1.88 Ga São Gabriel AMCG association in the southernmost Uatumã-Anauá Domain: Petrological implications for post-collisional A-type magmatism in the Amazonian Craton

In the southernmost Uatumã-Anauá Domain, central Amazonian craton (Brazil), crop out 1.98 Ga basement inliers represented by (meta)leucosyenogranites and amphibolites (Igarapé Canoas Suite), 1.90-1.89 Ga high-K calc-alkaline granitoids (Água Branca Suite), a 1.88-1.87 Ga alkali-calcic A-type volcano-plutonic system (Iricoumé-Mapuera), Tonian SiO2-satured alkaline granitoids, 1.45-1.25 Ga orthoderived metamorphic rocks (Jauaperi Complex) and Orosirian-Upper Triassic mafic intrusions.
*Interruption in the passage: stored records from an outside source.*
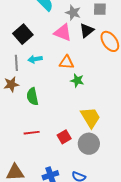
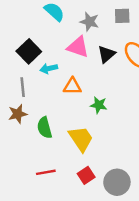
black triangle: (87, 30) -> (106, 54), moved
cyan arrow: (35, 59) -> (49, 68), moved
orange triangle: (67, 62) -> (72, 86), moved
yellow trapezoid: (91, 117) -> (81, 139), moved

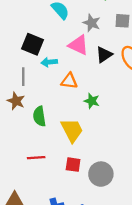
black square: (29, 51) -> (33, 44), turned -30
brown star: (18, 114) -> (16, 101), turned 30
red square: (86, 175) -> (73, 165), turned 35

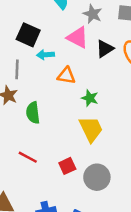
yellow trapezoid: (72, 130) -> (91, 129), moved
red line: (36, 158) -> (28, 157), turned 30
red square: (73, 165) -> (67, 166), turned -35

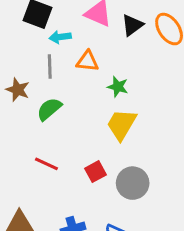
gray line: (17, 69) -> (50, 66), moved
green semicircle: (33, 113) -> (49, 109), turned 60
yellow trapezoid: (91, 129) -> (122, 124), turned -120

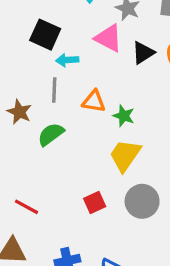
orange triangle: (87, 61) -> (94, 101), moved
red line: (46, 164) -> (27, 207), moved
gray circle: (133, 183) -> (142, 201), moved

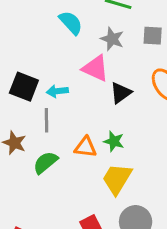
black square: (45, 35) -> (24, 87), moved
black triangle: (143, 53) -> (121, 93), moved
orange triangle: (94, 101) -> (85, 147), moved

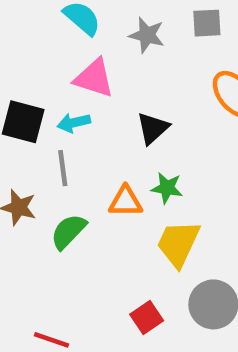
pink triangle: (95, 68) -> (94, 78), moved
black triangle: (121, 93) -> (153, 128), moved

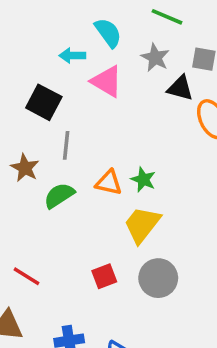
cyan arrow: (74, 123) -> (72, 56), moved
black triangle: (153, 128) -> (180, 88), moved, turned 44

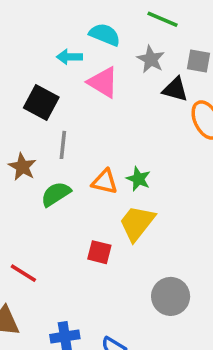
cyan semicircle: (108, 33) -> (105, 35), turned -32
red square: (104, 276) -> (99, 252), moved, turned 35
gray circle: (158, 278) -> (171, 296), moved

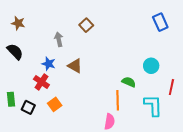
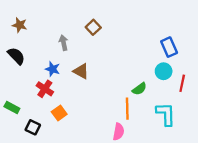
blue rectangle: (160, 22) -> (169, 47), moved
green semicircle: (129, 82) -> (139, 89), turned 120
red line: (171, 87) -> (182, 83), moved
green rectangle: (11, 99) -> (12, 108), turned -56
black square: (28, 107) -> (33, 127), moved

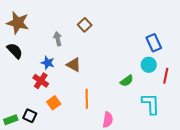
brown star: (20, 25) -> (18, 23), size x1.6
green rectangle: (12, 108) -> (11, 120), moved, turned -48
orange line: (127, 109) -> (87, 99), moved

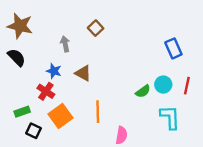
cyan circle: (149, 65) -> (163, 85), moved
orange square: (54, 103) -> (61, 116), size x1.5
green rectangle: (11, 120) -> (22, 112), moved

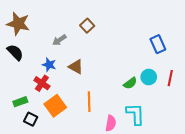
gray arrow: (65, 44) -> (59, 40), turned -112
cyan L-shape: (170, 117) -> (135, 114), moved

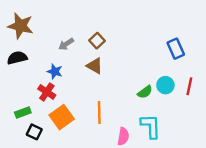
brown square: (87, 26) -> (97, 41), moved
black semicircle: (15, 52) -> (17, 58), turned -60
brown triangle: (76, 67) -> (95, 66), moved

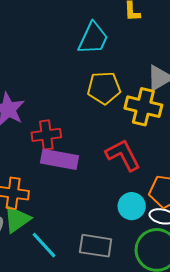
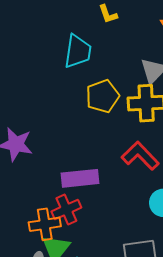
red cross: (46, 135) -> (66, 209), moved

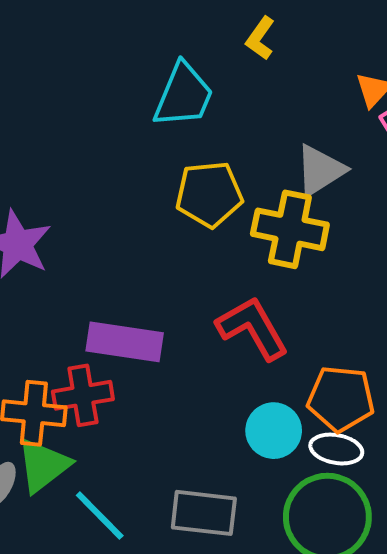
yellow L-shape: (108, 14) -> (260, 38), turned 40

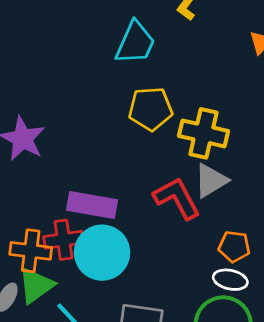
gray triangle: (320, 170) -> (211, 181), moved
orange pentagon: (341, 399) -> (234, 246), size x0.7
cyan circle: (274, 431) -> (102, 253), moved, size x1.5

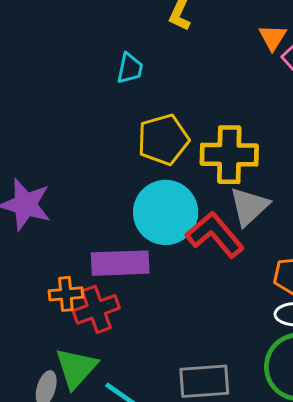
cyan trapezoid: (135, 43) -> (130, 68), size x0.6
orange cross: (31, 251) -> (66, 294), moved, size x0.7
cyan circle: (102, 253) -> (166, 212), moved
New data on petrography, multielementar geochemistry, in situ zircon U-Pb ages and Nd and Hf isotopes of alkali-calcic A-type granites (São Gabriel Granite, Mapuera Suite) and related rocks are indicative of a 1.89-1.87 Ga volcano-plutonic system integrated to the São Gabriel AMCG association. Its magmatic evolution was controlled by the fractional crystallization combined with magma mixing and cumulation processes. Nd isotope values (εNdt values = − 3.71 to + 0.51 and Nd TDM model age = 2.44 to 2.12 Ga) and U-Pb inherited zircon crystals (2115 ± 22 Ma; 2206 ± 21 Ma; 2377 ± 17 Ma, 2385 ± 17 Ma) of the São Gabriel system indicate a large participation of Siderian-Rhyacian crust (granite-greenstones and granulites) and small contribution of Rhyacian mantelic magma. εHft values (+ 5.2 to − 5.8) and Hf TDM ages (3.27-2.14 Ga) also point to contribution of Paleoarchean-Rhyacian crustal melts and small participation of Siderian-Rhyacian mantle melts. Residual melts from the lower crust have been mixed with basaltic melts generated by partial melting of the subcontinental lithospheric mantle (peridotite) in a post-collisional setting at 1.89-1.87 Ga. The mafic melts of such a mixture could have been originated through partial melting of residual ocean plate fragments (eclogites) which ascended onto a residual mantle wedge (hornblende peridotite) and melted it, resulting in modified basaltic magma which, by underplating, led heat to the anatexis of the lower continental crust. This widespread alkali-calcic A-type magmatism was caused by destabilization and magmatic reactivation in the Ventuari-Tapajós and Central Amazonian Provinces, resulting from the Ventuari-Tapajós collision periods. Younger igneous reactivations have been registered at 1.45 to 1.25 Ga, ~ 1.0 Ga and ~ 100 Ma, culminating with the production of mafic and felsic alkaline magmas, along of the northern border of the Amazon Basin.